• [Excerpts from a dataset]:
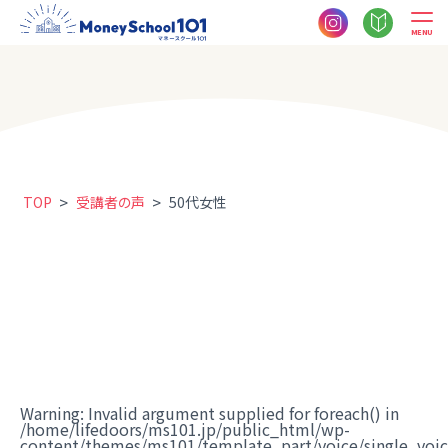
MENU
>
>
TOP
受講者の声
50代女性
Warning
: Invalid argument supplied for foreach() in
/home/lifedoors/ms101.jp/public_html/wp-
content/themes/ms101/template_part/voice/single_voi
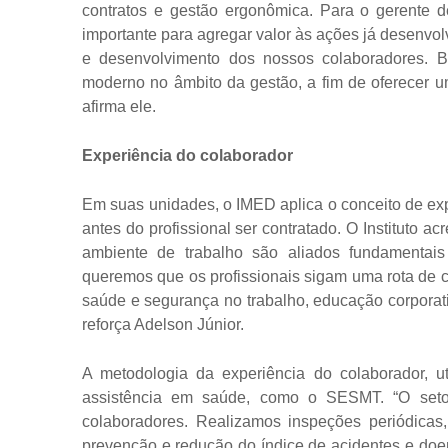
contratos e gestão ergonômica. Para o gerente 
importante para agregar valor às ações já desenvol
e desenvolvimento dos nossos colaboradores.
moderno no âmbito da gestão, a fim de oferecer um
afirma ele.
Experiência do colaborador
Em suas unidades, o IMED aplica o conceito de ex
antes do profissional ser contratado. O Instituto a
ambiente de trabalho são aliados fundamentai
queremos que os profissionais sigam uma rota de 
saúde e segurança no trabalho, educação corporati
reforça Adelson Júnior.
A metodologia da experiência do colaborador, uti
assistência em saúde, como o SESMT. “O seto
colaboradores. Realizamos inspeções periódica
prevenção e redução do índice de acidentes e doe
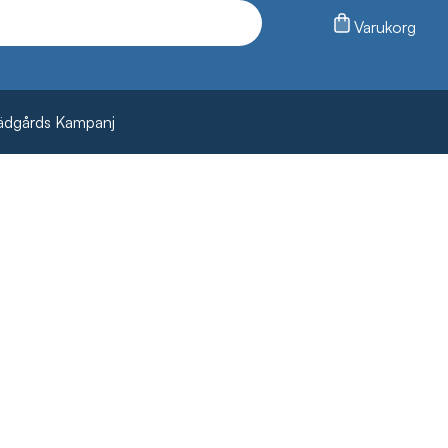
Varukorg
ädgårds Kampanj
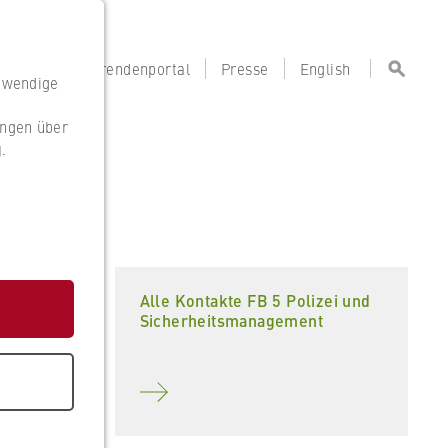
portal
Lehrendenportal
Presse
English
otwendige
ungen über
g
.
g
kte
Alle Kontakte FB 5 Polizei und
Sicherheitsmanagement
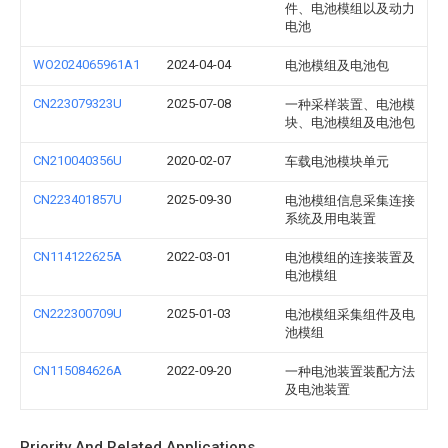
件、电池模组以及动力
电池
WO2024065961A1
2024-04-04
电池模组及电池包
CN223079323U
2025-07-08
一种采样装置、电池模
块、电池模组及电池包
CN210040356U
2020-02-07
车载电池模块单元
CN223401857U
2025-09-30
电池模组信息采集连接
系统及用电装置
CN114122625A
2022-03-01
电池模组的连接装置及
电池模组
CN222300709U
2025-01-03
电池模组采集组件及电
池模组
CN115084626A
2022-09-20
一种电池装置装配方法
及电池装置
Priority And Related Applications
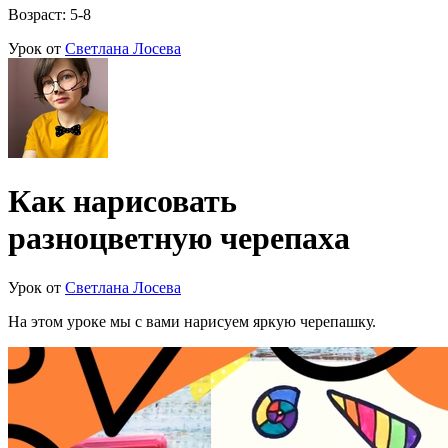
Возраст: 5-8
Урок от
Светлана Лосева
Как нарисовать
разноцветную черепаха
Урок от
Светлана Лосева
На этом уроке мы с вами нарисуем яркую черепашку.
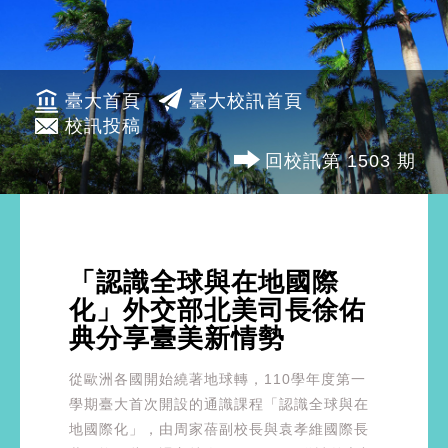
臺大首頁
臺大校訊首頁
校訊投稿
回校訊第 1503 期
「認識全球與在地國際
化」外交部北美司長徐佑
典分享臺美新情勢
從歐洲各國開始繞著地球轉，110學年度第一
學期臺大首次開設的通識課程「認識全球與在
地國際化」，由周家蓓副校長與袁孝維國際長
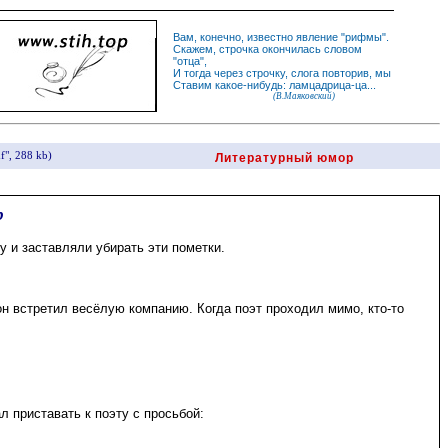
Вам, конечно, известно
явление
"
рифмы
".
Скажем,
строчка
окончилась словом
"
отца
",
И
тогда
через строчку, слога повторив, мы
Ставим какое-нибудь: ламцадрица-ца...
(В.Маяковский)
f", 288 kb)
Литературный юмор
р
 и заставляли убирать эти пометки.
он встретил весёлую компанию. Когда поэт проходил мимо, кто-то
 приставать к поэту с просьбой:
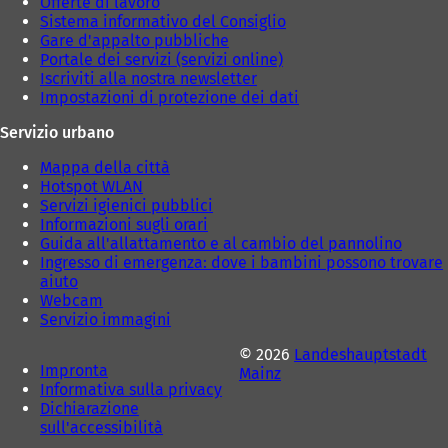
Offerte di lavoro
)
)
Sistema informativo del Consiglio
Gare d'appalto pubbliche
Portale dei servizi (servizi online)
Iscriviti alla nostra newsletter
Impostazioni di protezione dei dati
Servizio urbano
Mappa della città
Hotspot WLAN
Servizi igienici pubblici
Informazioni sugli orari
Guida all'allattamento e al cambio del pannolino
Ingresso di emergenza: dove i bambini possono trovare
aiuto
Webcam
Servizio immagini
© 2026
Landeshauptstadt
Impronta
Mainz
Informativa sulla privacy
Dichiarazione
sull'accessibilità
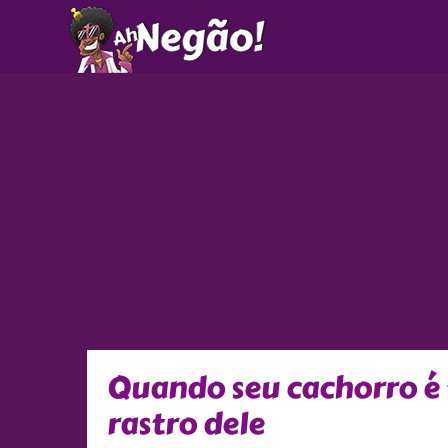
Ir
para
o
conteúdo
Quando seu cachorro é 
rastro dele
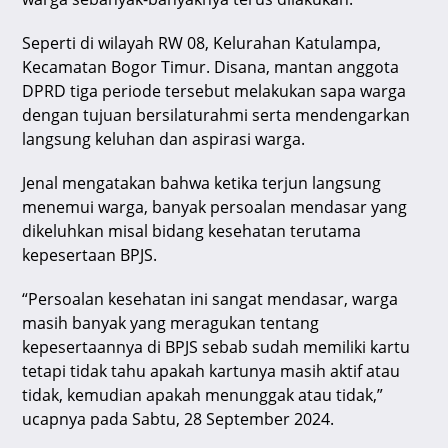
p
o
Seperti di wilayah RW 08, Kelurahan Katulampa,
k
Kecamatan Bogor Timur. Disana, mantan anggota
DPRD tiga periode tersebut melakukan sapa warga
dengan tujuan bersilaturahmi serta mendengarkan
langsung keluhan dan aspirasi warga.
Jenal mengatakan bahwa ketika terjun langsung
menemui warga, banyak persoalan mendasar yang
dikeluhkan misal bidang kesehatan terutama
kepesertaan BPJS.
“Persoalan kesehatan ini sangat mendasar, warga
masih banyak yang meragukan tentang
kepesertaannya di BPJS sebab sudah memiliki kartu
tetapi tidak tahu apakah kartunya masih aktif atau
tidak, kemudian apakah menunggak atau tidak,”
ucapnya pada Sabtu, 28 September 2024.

• [PROBLEM REQUIREMENTS]:
Please return every line in the data that includes the string "yang".

• [RESPONSE]:
menemui warga, banyak persoalan mendasar yang
masih banyak yang meragukan tentang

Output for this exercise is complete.